Boehner’s offer of another stopgap bill comes at a significantly higher cost than the $2 billion in cuts per week that accompanied the two most recent short-term funding plans. Also, Republicans are attaching some policy prescriptions to the one-week measure, including one that would prohibit federal funds going toward any abortion services in the District.
The issue will come to a head Tuesday at a White House gathering of Obama, Boehner, Reid, Senate Appropriations Committee Chairman Daniel K. Inouye (D-Hawaii) and House Appropriations Committee Chairman Harold Rogers (R-Ky.).
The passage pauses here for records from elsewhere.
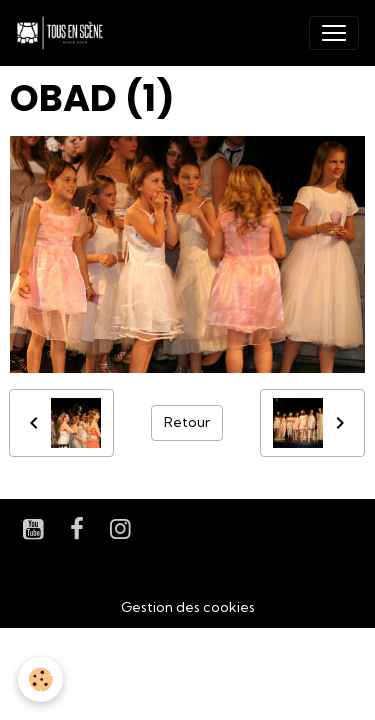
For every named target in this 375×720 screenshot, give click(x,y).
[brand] (64, 33)
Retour (187, 422)
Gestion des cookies (188, 607)
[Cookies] (40, 679)
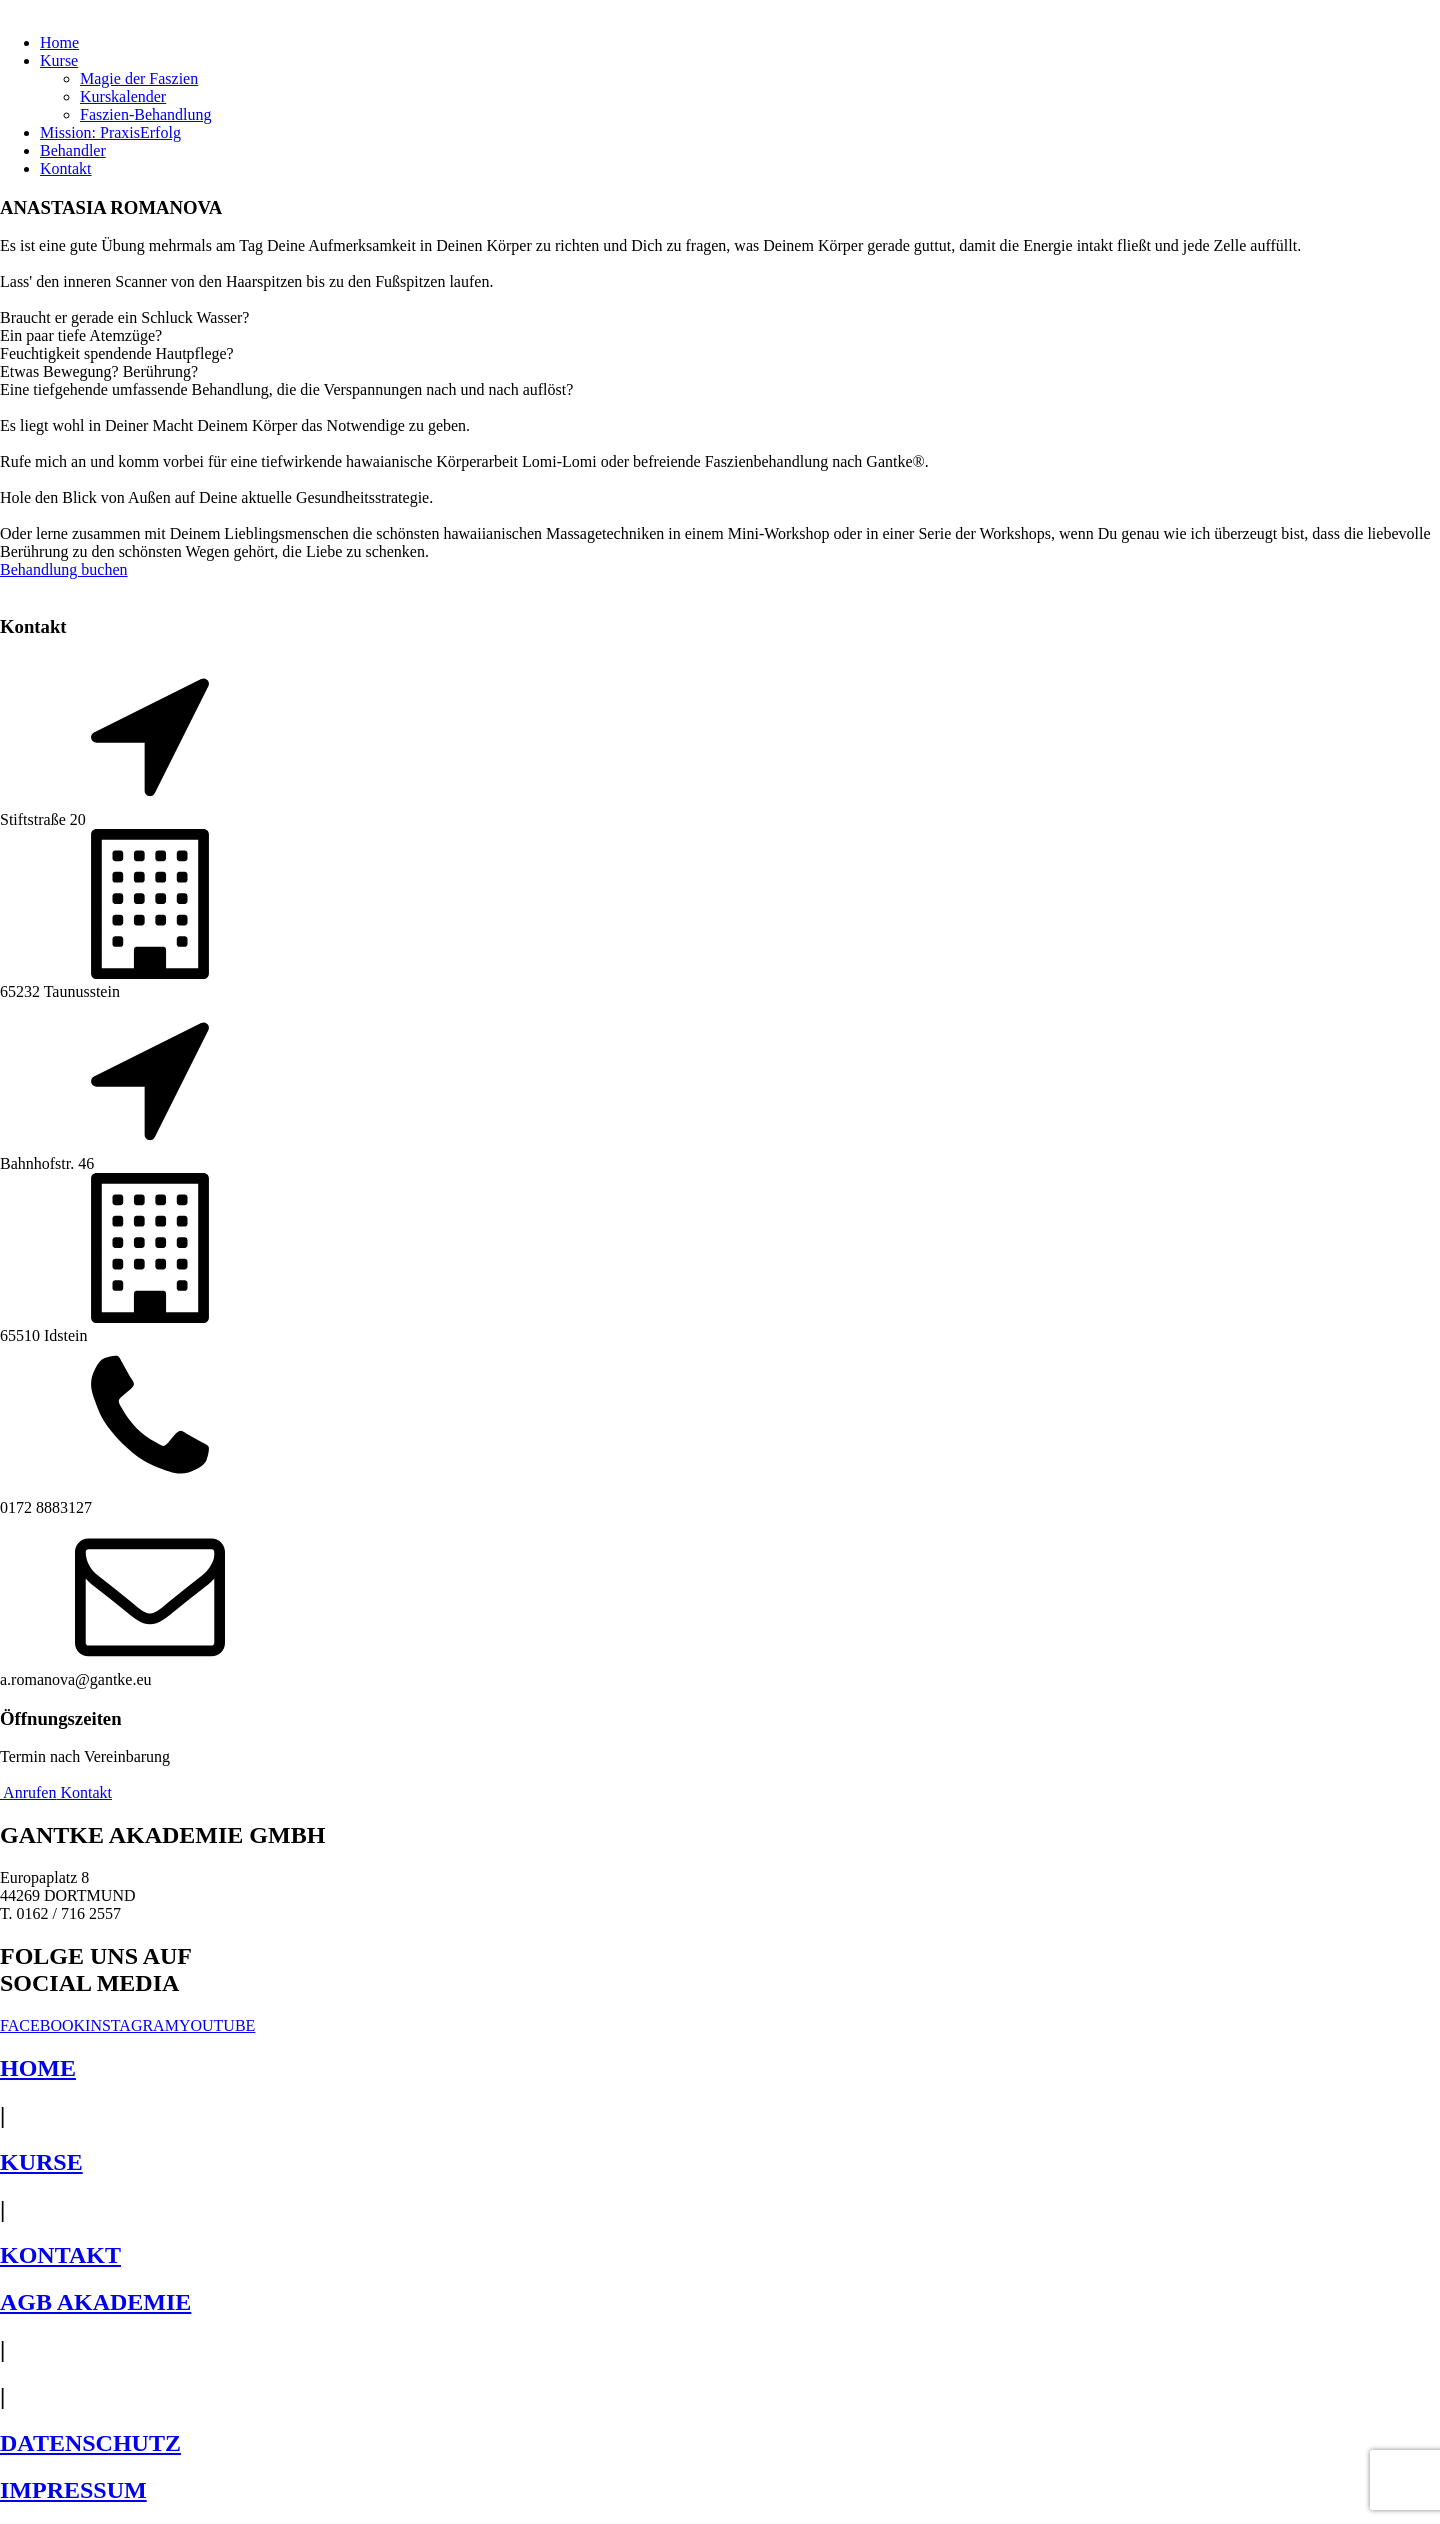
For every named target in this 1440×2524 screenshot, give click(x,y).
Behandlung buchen (64, 569)
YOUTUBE (217, 2025)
“The president has made clear that we all understand the need to cut spending, and significant progress has been made in agreeing that we can all work off the same number,” White House press secretary Jay Carney told reporters Monday.
Republicans and Democrats are eager to avoid a shutdown in part because neither side thinks it will be able to claim political advantage. In a new Washington Post poll, 37 percent say they would fault the Obama administration for a partial federal shutdown. The same number would blame the Republicans in Congress.
Those figures are nearly the same as in late February, despite five weeks of fierce negotiations and positioning on the issue.
This is a change from the government shutdowns in the mid-1990s. In late 1995, 46 percent of voters said they would blame then House speaker, Newt Gingrich (R-Ga.), if the government shut down, and 27 percent would blame President Bill Clinton.
The new numbers also indicate growing disillusionment among Republicans. While 81 percent of Republicans say they think Obama is “just playing politics” with the budget (up from 70 percent five weeks ago), 40 percent of all Republicans see the GOP in Congress as posturing on the budget — a 13-point increase.
Staff writers Perry Bacon Jr., Felicia Sonmez and Ed O’Keefe contributed to this report.